I like hickory and the wife requests I have a cord ready for really long cold spells. It does eat chains and throw Sparks. Oak is the king of the forest around here and it's cut for barrel staves at many Mills. You can clean up tops,bad logs, and buy butt ends all day long. Hickory you will have to work and hunt for. Several times a hickory tree has gone to be cut up into small pieces for smokers and BBQ restaurants. Demand is higher for hickory all year long for all the BBQ joints.
Well, this one time... I was helpin a fellow FHC friend with splitting and he had a small gum species (not sure which) already bucked. It was thee most miserable crap ever. We tried a round or two and gave up on it. So when I hear of someone calling any other wood besides elm and gum stringy, I
I’ve burned plenty of hickory but mostly mixed in with other wood. This year I have mainly hickory and so far this is what I’ve noticed. Splits easily with my hydraulic, somewhat stringy but that makes it for easy lighting. Burns hot and long. Currently I’m not burning very hot fires and maybe that contributes to the amount of ash, It leaves quite a bit. Very messy wood, this wood has been stacked for 2 years, the amount of dust from the bugs is mind blowing. Overall, I’ll cut as much as I can.
Dennis do you remember the property I showed you where I’m cutting all the ash ? That property is chuck full of shagbark . I’ve cut up some the last few years and as others have said hard on the chains . I don’t like how the bark tends to fly around when you first start making the cut . Split some last winter and my father in law insisted to be there when I was splitting it . Why ????? Come to find out , those old guys know a thing or two and he wanted some of “ best ice fishing bait around “. Lol I split and he dug out the borers .

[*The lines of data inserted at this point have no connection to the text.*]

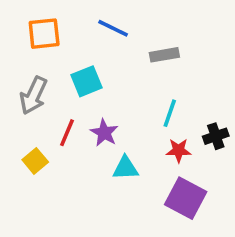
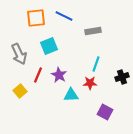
orange square: (44, 34) -> (36, 18), moved
gray arrow: (33, 95) -> (19, 54), turned -50
red star: (179, 150) -> (90, 83), moved
purple square: (186, 198) -> (105, 112), size x0.7

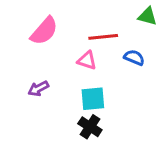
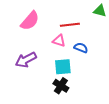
blue semicircle: (134, 57) -> (81, 48), moved
purple arrow: (38, 88) -> (26, 60), size x1.5

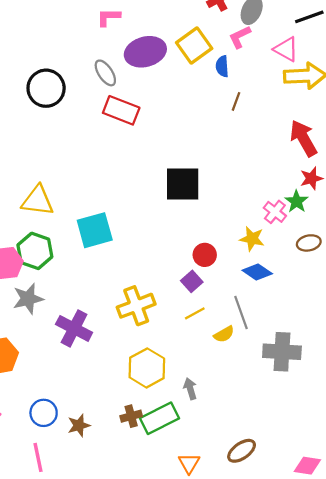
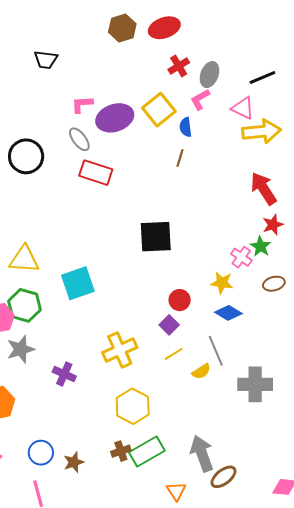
pink L-shape: (108, 17) -> (82, 104), moved
brown line: (236, 101) -> (180, 158), moved
purple cross: (74, 328) -> (64, 374), size x0.7
gray arrow: (190, 389) -> (202, 453), moved, size x1.8

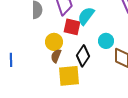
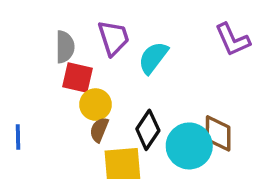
red square: (72, 27) -> (77, 77), moved
cyan circle: (106, 41) -> (189, 146), moved, size x1.6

There was someone that started a "favorite firewood" thread here a while back...Hickory was high on the list for many people...including me...there is some around here, but I don't seem to get it very often
I have 5 bitter hickory trees right out by the house and woodshed that started dying from the top down a this summer ago. I'm gonna have to drop them one of these days. I hate losing trees so close to the house. We built in a woods, I don't really want much yard.
[QUOTE="brenndatomu, post: 1028974, member: 2607" but I don't seem to get it very often That's what she said....
Some trees worse than others with the hickory but nothing as bad as the black gum that we cut over at bear 1998 place last winter. I just picked up some wood from a guy that had some elm in it and I though oh crap but it wasn't to bad to split.
You might have bitternut hickory as well as pignut hickory. They have the golden leaves, makes great smoking and heating wood.
A little research... probably have these in my locale (and perhaps more)... pignut hickory bitternut hickory mockernut hickory shagbark hickory When I was a kid, somehow I'd get hickory nuts to eat from other kids. I wonder what species it is you eat; I am thinking shagbark. One of the hickory nuts is real hard to get into it and it's small, thinking it's one or all of the other three above that is not shagbark hickory. Interesting... an article says mockernut hickory is the most prevalent species in eastern USA. Also wonder why hickory is so hard on chains. Is it the shagbark that is and why, does it just catch more sand?
I missed that thread but mine would be elm . That standing dead stuff with no bark on it . As far as processing goes it’s the cats butt! No splitting required , very clean , and no seasoning required .
Might have been pignut you were eating too. I think those have bigger nuts compared to the shagbark I've seen. basod knows a good bit about the different hickories. Seems the bark on all the hickories are tough on chains, especially if it dries a bit, gets really hard.
I have often wondered... there is no way that wood, alone, would throw a spark from a chain, is it? Would it not always be a grain of sand?
Shagbark nuts are the only kind we ever ate. We always thought bitter and pignut were the same thing and the hull is thin compared to the shagbark nut hull. We always had onion bags full of shagbark nuts hanging in the basement when I was a kid. We had a stool, concrete block, and a hammer by the furnace to crack hickory nuts and black walnuts. Mom would tell me to go down and crack two cups, she was gonna make a pie. I'm sure I ended up cracking twice that many cuz I'd eat as many or more that got put in the measuring cup. She made the pies just like a pecan pie and they were delicious. My dad's 7 acres was mostly shagbark hickory trees and beech. There were tons of squirrels there.
I had some winged elm, the bark looked like it was some young pine but inside didn’t smell like it at all. Definitely hard to split. It wasn’t stringy but had some pieces where it looked like wood wasn’t really splitting but it would chunk out. Best Way I can describe it because I had heck of a time splitting it and it hardly dried out. At some point i went, this is just garbage wood. Throwing it in the pit was the best idea since I had no patience with it.